OREANDA-NEWS. On 26 January 2009 the press service of the president of Belarus following a meeting between President Alexander Lukashenko and Prime Minister Sergei Sidorsky reported, that the Belarusian government will launch case-by-case inspections of businesses to check their price formation procedures; those violating the rules may lose their licenses,.

Prices must go down, they were supposed to increase 5% to 7% in January, Sidorsky said.

Besides, the Council of Ministers and Presidential Administrative Department will consider denominating office rent rates in Belarusian rubles and reducing existing rates proportionally to the appreciation of the euro to the Belarusian ruble. Rent rates appeared to become a major factor in price hikes.

Consumer prices were also discussed at the meeting. After the Belarusian ruble was devaluated 20.5% against the dollar on January 2, businesses selling imported commodities at markets and trading centers have shown unfounded price increases, Sidorsky said.

Prices for goods in sufficient supply have risen 30% to 60%: tomato and cucumber prices rose 50%, citric fruit prices 60%, tea and coffee 29%, household appliances 31%. On January 10, 2009, rice prices at Komarovski market rose 90%, buckwheat prices 70%, orange and tangerine prices 82%, lemon prices 62% and fish prices 22%-34% from December 31, 2008.

The government had not expected such an increase in prices, as there were a few mitigating factors: drops in global prices, reduction in agriculture support fund transfers to 1% from 2% and in the tax imposed on sale of imported goods to 5% from 15%.

According to Sidorsky, some businesses have started selling Belarusian-made prices at higher prices, which runs counter to existing rules.

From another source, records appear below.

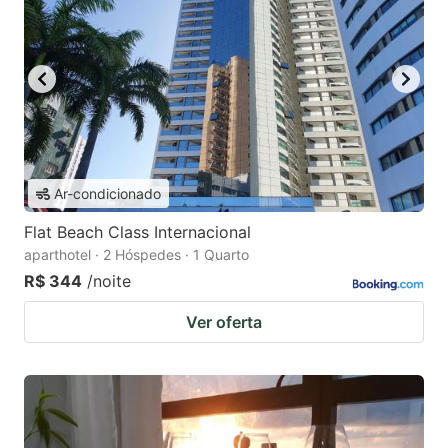
Ar-condicionado
Flat Beach Class Internacional
aparthotel · 2 Hóspedes · 1 Quarto
R$ 344
/noite
Ver oferta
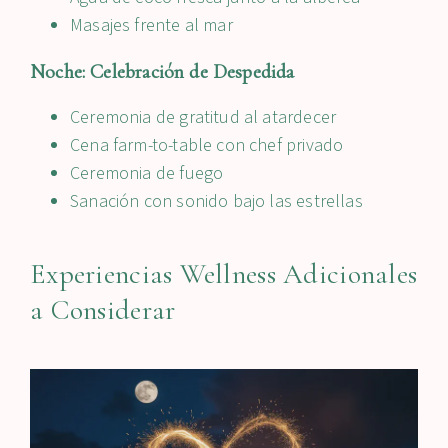
Masajes frente al mar
Noche: Celebración de Despedida
Ceremonia de gratitud al atardecer
Cena farm-to-table con chef privado
Ceremonia de fuego
Sanación con sonido bajo las estrellas
Experiencias Wellness Adicionales
a Considerar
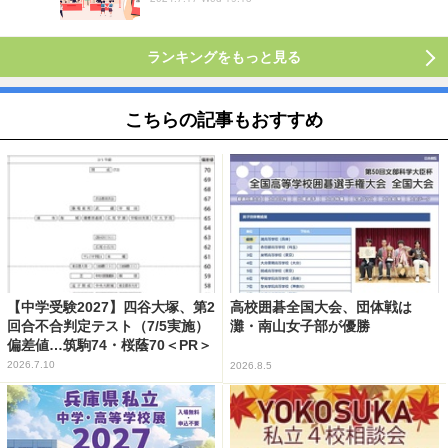
ランキングをもっと見る
こちらの記事もおすすめ
【中学受験2027】四谷大塚、第2
高校囲碁全国大会、団体戦は
回合不合判定テスト（7/5実施）
灘・南山女子部が優勝
偏差値…筑駒74・桜蔭70＜PR＞
2026.7.10
2026.8.5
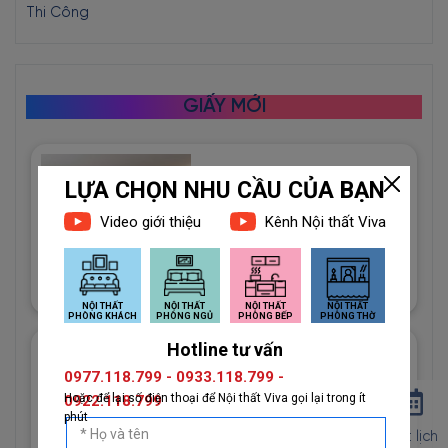
Thi Công
GIẤY MỚI
Giấy Dán Tường Imperial Mã
81012-3 Họa Tiết Hình Học
Độc Đáo
1đ
Giấy Dán Tường Imperial Mã
81013-2 Vân Vải Dệt Màu
Trắng
1đ
Đặt lịch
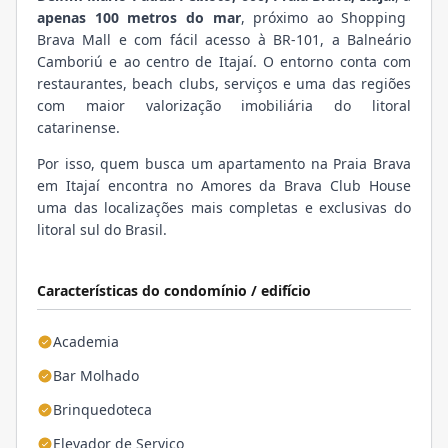
apenas 100 metros do mar
, próximo ao Shopping
Brava Mall e com fácil acesso à BR-101, a Balneário
Camboriú e ao centro de Itajaí. O entorno conta com
restaurantes, beach clubs, serviços e uma das regiões
com maior valorização imobiliária do litoral
catarinense.
Por isso, quem busca um apartamento na Praia Brava
em Itajaí encontra no Amores da Brava Club House
uma das localizações mais completas e exclusivas do
litoral sul do Brasil.
Características do condomínio / edifício
Academia
Bar Molhado
Brinquedoteca
Elevador de Serviço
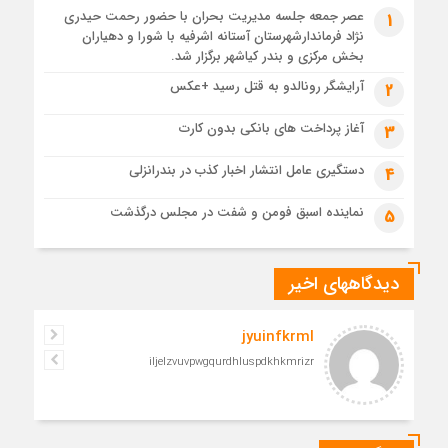
عصر جمعه جلسه مدیریت بحران با حضور رحمت حیدری
1
قم، یکپارچه در سوگ و حماسه؛ بدرقه باشکوه امام مجاهد
نژاد فرماندارشهرستان آستانه اشرفیه با شورا و دهیاران
1 ماه قبل
بخش مرکزی و بندر کیاشهر برگزار شد.
مدرسه نواب تا باغ وکیل؛ آغاز رفاقت ۷۰ ساله آیت‌الله قربانی با
آرایشگر رونالدو به قتل رسید +عکس
2
رهبرشهید
1 ماه قبل
آغاز پرداخت های بانکی بدون کارت
3
مراسم تشییع پیکر رهبر شهید در قم به پایان رسید
دستگیری عامل انتشار اخبار کذب در بندرانزلی
4
نماینده اسبق فومن و شفت در مجلس درگذشت
5
دیدگاههای اخیر
jyuinfkrml
iljelzvuvpwgqurdhluspdkhkmrizr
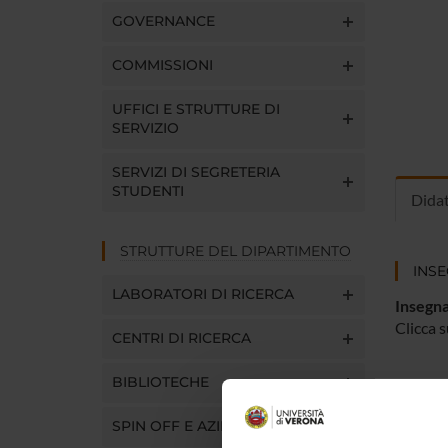
GOVERNANCE
COMMISSIONI
UFFICI E STRUTTURE DI
SERVIZIO
SERVIZI DI SEGRETERIA
STUDENTI
Dida
STRUTTURE DEL DIPARTIMENTO
INS
LABORATORI DI RICERCA
Insegna
Clicca s
CENTRI DI RICERCA
BIBLIOTECHE
SPIN OFF E AZIENDE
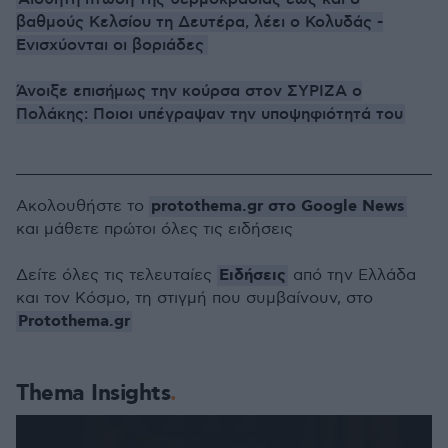
βαθμούς Κελσίου τη Δευτέρα, λέει ο Κολυδάς -
Ενισχύονται οι βοριάδες
Άνοιξε επισήμως την κούρσα στον ΣΥΡΙΖΑ ο
Πολάκης: Ποιοι υπέγραψαν την υποψηφιότητά του
protothema.gr στο Google News
Ακολουθήστε το
και μάθετε πρώτοι όλες τις ειδήσεις
Ειδήσεις
Δείτε όλες τις τελευταίες
από την Ελλάδα
και τον Κόσμο, τη στιγμή που συμβαίνουν, στο
Protothema.gr
Thema Insights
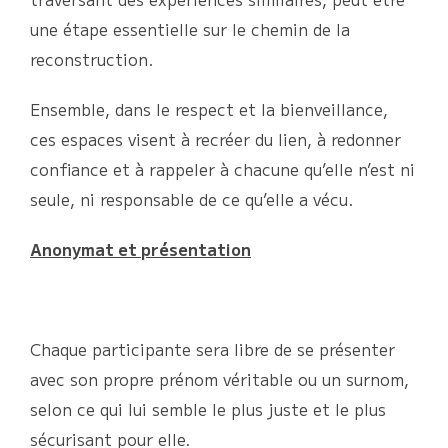
une étape essentielle sur le chemin de la
reconstruction.
Ensemble, dans le respect et la bienveillance,
ces espaces visent à recréer du lien, à redonner
confiance et à rappeler à chacune qu’elle n’est ni
seule, ni responsable de ce qu’elle a vécu.
Anonymat et présentation
Chaque participante sera libre de se présenter
avec son propre prénom véritable ou un surnom,
selon ce qui lui semble le plus juste et le plus
sécurisant pour elle.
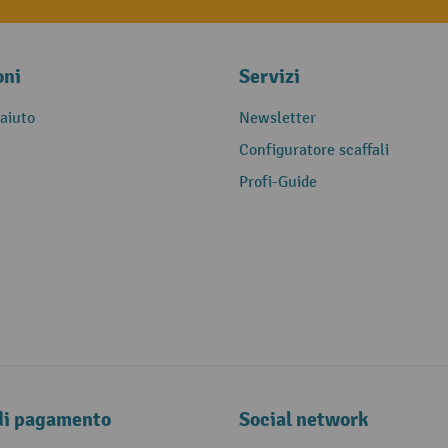
oni
Servizi
 aiuto
Newsletter
Configuratore scaffali
Profi-Guide
di pagamento
Social network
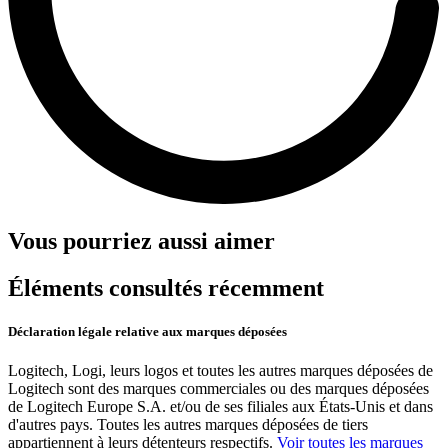
Vous pourriez aussi aimer
Éléments consultés récemment
Déclaration légale relative aux marques déposées
Logitech, Logi, leurs logos et toutes les autres marques déposées de
Logitech sont des marques commerciales ou des marques déposées
de Logitech Europe S.A. et/ou de ses filiales aux États-Unis et dans
d'autres pays. Toutes les autres marques déposées de tiers
appartiennent à leurs détenteurs respectifs.
Voir toutes les marques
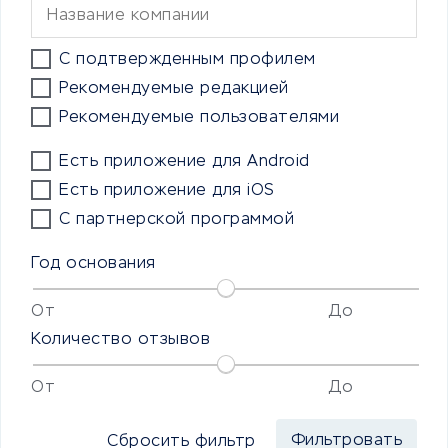
С подтвержденным профилем
Рекомендуемые редакцией
Рекомендуемые пользователями
Есть приложение для Android
Есть приложение для iOS
С партнерской программой
Год основания
От
До
Количество отзывов
От
До
Сбросить фильтр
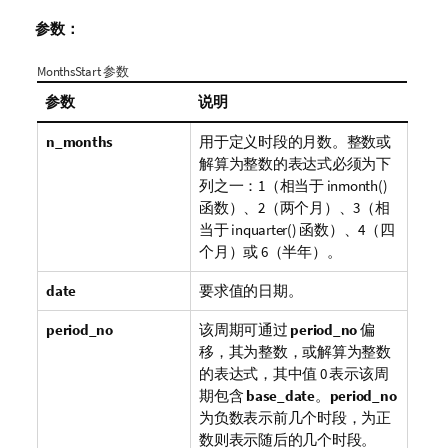
参数：
MonthsStart 参数
参数
说明
n_months
用于定义时段的月数。整数或
解算为整数的表达式必须为下
列之一：1（相当于
inmonth()
函数）、2（两个月）、3（相
当于
inquarter()
函数）、4（四
个月）或 6（半年）。
date
要求值的日期。
period_no
该周期可通过
period_no
偏
移，其为整数，或解算为整数
的表达式，其中值 0 表示该周
期包含
base_date
。
period_no
为负数表示前几个时段，为正
数则表示随后的几个时段。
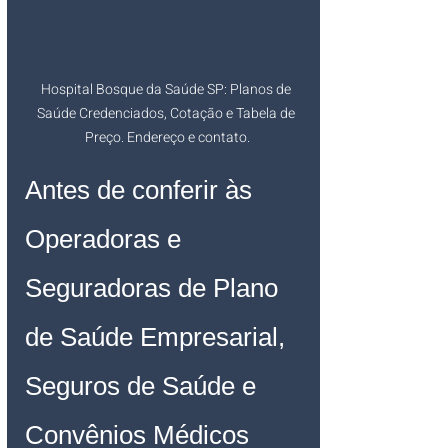
Hospital Bosque da Saúde SP: Planos de 
Saúde Credenciados, Cotação e Tabela de 
Preço. Endereço e contato.
Antes de conferir às 
Operadoras e 
Seguradoras de Plano 
de Saúde Empresarial, 
Seguros de Saúde e 
Convênios Médicos 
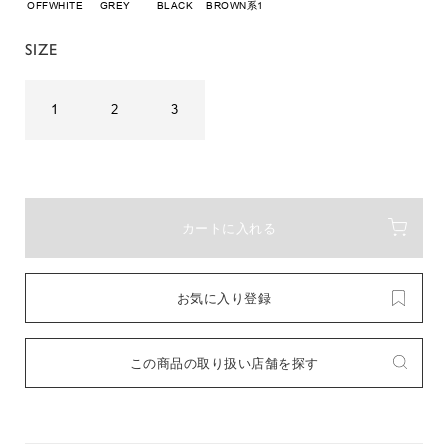
OFFWHITE
GREY
BLACK
BROWN系1
SIZE
1
2
3
カートに入れる
お気に入り登録
この商品の取り扱い店舗を探す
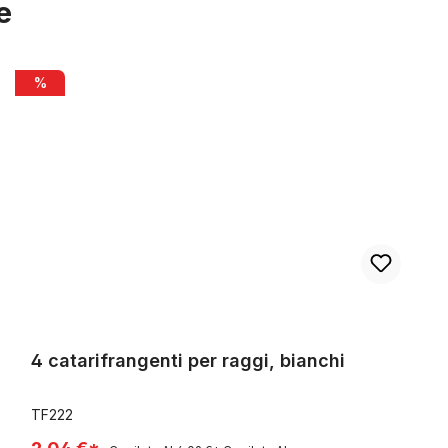
e
4 catarifrangenti per raggi, bianchi
%
4 catarifrangenti per raggi, bianchi
TF222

As a result, prices in Belarus have hiked, whereas global prices are falling.

Sidorsky said Belarus had an efficient strategy to address the global crisis in 2009.

According to him, the IMF commended the Belarusian government for drafting a balanced action plan.

Belarus’ consumer inflation rose 13.3% on the year in 2008, above the target, Sidorsky reported to Lukashenko. Capital investment rose 23.1%, FDI amounted to USD 2 billion in 2008. The target for 2009 is USD 5 billion.